[Extracted records]
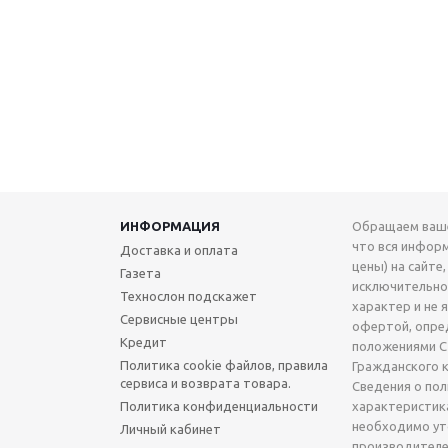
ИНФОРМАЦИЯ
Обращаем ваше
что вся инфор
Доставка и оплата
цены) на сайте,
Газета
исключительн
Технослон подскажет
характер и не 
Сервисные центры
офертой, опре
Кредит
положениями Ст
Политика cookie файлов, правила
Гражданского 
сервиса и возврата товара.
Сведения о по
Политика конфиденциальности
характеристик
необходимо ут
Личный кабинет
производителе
[/Extracted records]
[Extracted records]
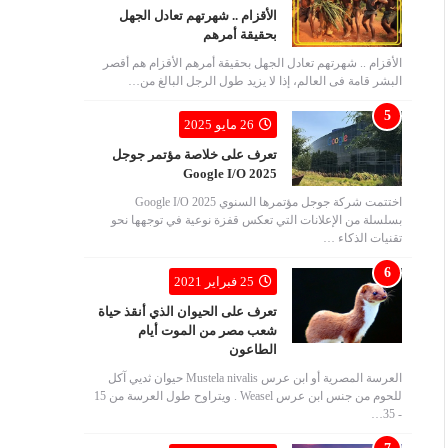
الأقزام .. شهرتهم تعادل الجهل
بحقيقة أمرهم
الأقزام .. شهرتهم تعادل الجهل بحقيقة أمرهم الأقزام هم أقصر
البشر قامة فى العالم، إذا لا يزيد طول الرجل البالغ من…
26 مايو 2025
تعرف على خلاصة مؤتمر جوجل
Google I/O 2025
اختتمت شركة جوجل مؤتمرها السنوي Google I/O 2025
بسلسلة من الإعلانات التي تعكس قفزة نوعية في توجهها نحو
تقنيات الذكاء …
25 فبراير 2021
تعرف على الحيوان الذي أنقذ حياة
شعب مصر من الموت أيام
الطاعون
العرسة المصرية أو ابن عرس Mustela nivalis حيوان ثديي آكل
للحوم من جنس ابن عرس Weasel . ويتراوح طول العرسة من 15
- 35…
[/Extracted records]
Gather from the data above every line with the string "تعرف".

- [Finished task]:
تعرف على خلاصة مؤتمر جوجل
تعرف على الحيوان الذي أنقذ حياة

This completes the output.